Dissolution of a company
Dissolution of a company means the coming to an end of a company existence. The company
can come to an end in the following ways.
- Expiration of the period for which the company was formed. Even though
members of a company are free to fix the life span of a company article 282 of the
uniform act states that the life span of a company must not exceed 99years.
However, members still have the possibility to extend or reduce the life span of
the company. Once the period for which the company was formed expires the
company must be dissolved.
- Realization or extinction of its object. The realization of the objects of a company
mean the accomplishment of the task for which the company was formed. For
example a company formed to dig a canal or to construct a bridge must be
dissolved once the bridge or canal is accomplished.
- Annulment of Company‟s partnership deed. Article 203 of the uniform act make
provision for dissolution of a company based of annulment of its deal of
partnership. When this is done, the effect is that the company must be dissolved
and the judgement ordering the liquidation of the company automatically calls for
the its dissolution.
- By the article of Association: By virtue of article 200(4) of the uniform act
provides that liquidation of a company could come because of the decision of its
members. Members may provide in the article of association that heavy losses
shall lead to the dissolution of the company.
a) Voluntary Liquidation: One or more of the members of a company can put the
company into voluntary liquidation. The members may provoke this through a
court decision. Article 200(5) of the uniform act provide that members can
provoke a premature dissolution of a company if they have a justified reason
for doing so. The partners on a common accord can decide to dissolve the
company before the expiration of its term. A member may provoke the
dissolution of a company by renunciation of its membership of the company.
b) Court Liquidation: By virtue of article 200(6) of the uniform act, the courts
may pass a winding-up order ordering liquidation of the company‟s assets.

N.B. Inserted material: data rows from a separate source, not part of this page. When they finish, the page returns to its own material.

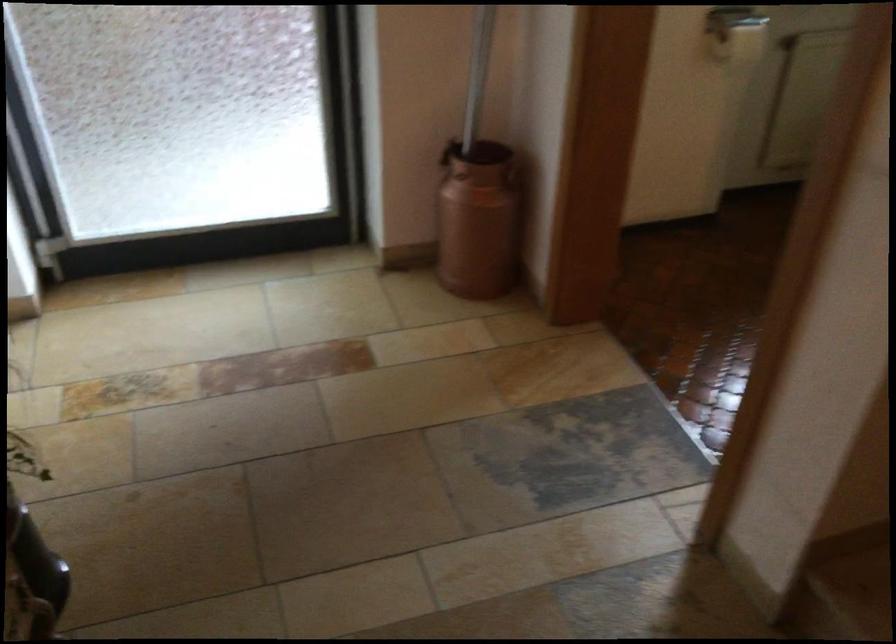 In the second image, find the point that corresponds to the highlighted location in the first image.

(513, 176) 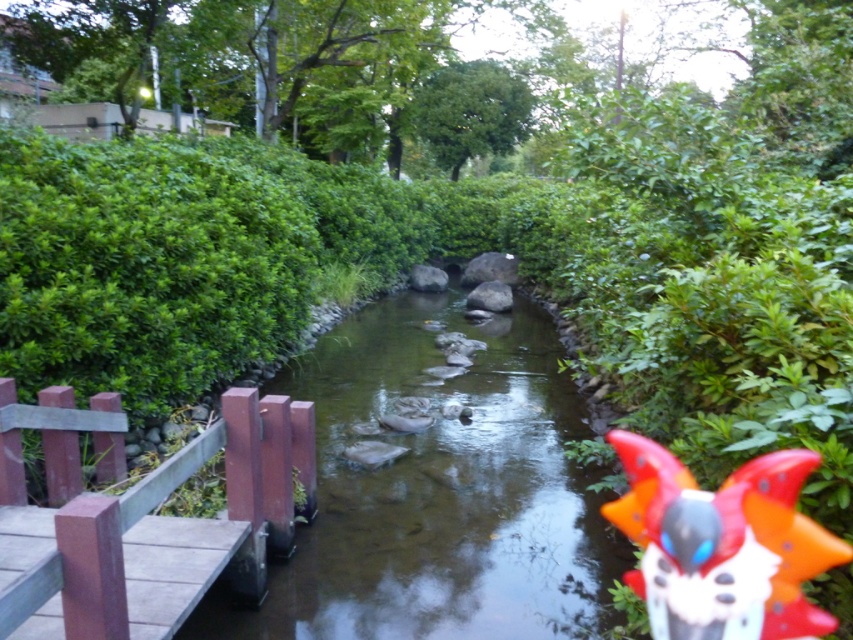 Question: Does wooden bridge rail at left appear over green leafy bush at upper center?

Choices:
 (A) no
 (B) yes

Answer: (A)

Question: Observing the image, what is the correct spatial positioning of wooden bridge rail at left in reference to green leafy bush at upper center?

Choices:
 (A) right
 (B) left

Answer: (B)

Question: Which point is farther from the camera taking this photo?

Choices:
 (A) (129, 556)
 (B) (462, 614)
 (C) (782, 470)
 (D) (502, 92)

Answer: (D)

Question: Is smooth brown stream at center thinner than shiny plastic toy at right?

Choices:
 (A) no
 (B) yes

Answer: (A)

Question: Which point is farther to the camera?

Choices:
 (A) smooth brown stream at center
 (B) shiny plastic toy at right

Answer: (A)

Question: Which object appears closest to the camera in this image?

Choices:
 (A) wooden bridge rail at left
 (B) shiny plastic toy at right
 (C) smooth brown stream at center
 (D) green leafy bush at upper center

Answer: (A)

Factors that can provoke court ordered liquidation of a company include;
failure of a member to honour his engagements vis-à-vis the company, for
example, the failure to pay contribution, perpetual incapacity of a member or
members which paralyses the company. Generally it is left to the courts to
appreciate and determine the reasons for the dissolution of the company as
provided for under article 200(5) of the uniform act. The court will not hesitate
to dissolve a company if it has reasonable grounds to do so.
When a company is wound up it conserves its legal personality for liquidation purposes until
liquidation procedure is completed. Dissolution of a company implies the realisation of a
company asset to settle the list of contributors and creditors, to pay the company‟s debts and
liabilities as well as dividing the surplus if any amongst members as provided in the article of
association (Their right).
Once dissolution is ordered and liquidation comes in, a liquidator is appointed. The liquidator
is charged with the responsibility of collecting and realising the company‟s asset and
discharging its debts and liabilities. He may sell or mortgage any of the property of the
company, execute all necessary documents on its behalf, Issue or accept bills of exchange,
promissory note, check and appoint agents to do anything on his behalf.